Home » Blog » How I Use Regular Expressions as a Web Developer

How I Use Regular Expressions as a Web Developer

When I first started as a developer dabbling at this Utah web development company, I didn’t have any idea regular expressions existed or a need to use them. As my development skills grew and I started using PHP, editing .htaccess files frequently, and exploring more advanced Editors/IDEs, I got curious and read up on some regular expression basics and here is a quick rundown of how I use regular expressions in my workflow.

Disclaimer: I am by no means a regular expression expert and there are probably more efficient ways to write some of the examples. There are plenty of regular expression tutorials out there so I won’t be going over any commands in-depth. This article assumes you have basic knowledge of the regular expression syntax. Also note that the regular expression syntax can vary in different languages. For example Python uses 1, 2, etc. for pattern matches and PHP (typically) uses $1, $2, etc.

.htaccess and 301 redirects

When launching a website, there are often 301 redirects that need to be setup when the old url structure varies from the new url structure. Regular expressions can help you consolidate multiple redirect lines into one pattern to rule them all.
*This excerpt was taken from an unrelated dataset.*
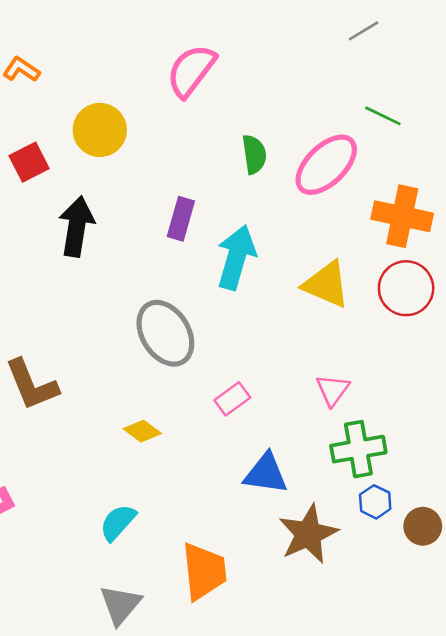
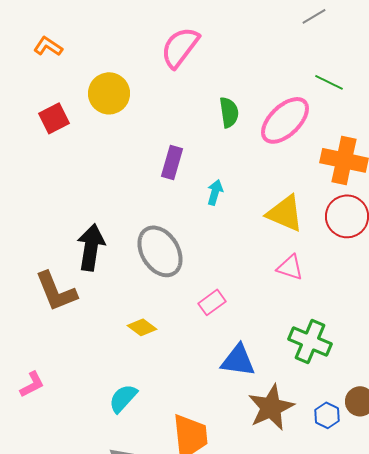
black arrow: (77, 226) -> (91, 247), moved
cyan arrow: (236, 257) -> (215, 192), size x0.5
pink triangle: (333, 390) -> (290, 267), moved, turned -48
green cross: (358, 449) -> (310, 341), turned 33
blue hexagon: (375, 502) -> (327, 415), moved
Let’s start with a basic example. Make sure you have RewriteEngine set to On. When the site was originally launched somebody typo’d and there are urls out there like this:

[code language="php"]
http://domain.com/locatoins/somecity
[/code]

We want to change them to:

[code language="php"]
http://domain.com/locations/somecity
[/code]

You could redirect all of the old URLs one at a time. What if there are a hundred? A thousand? A hundred thousand? It sure would be nice to write just one rule.

[code language="php"]
RewriteRule ^locatoins/(.*)$ http://domain.com/locations/$1 [R=301,L]
[/code]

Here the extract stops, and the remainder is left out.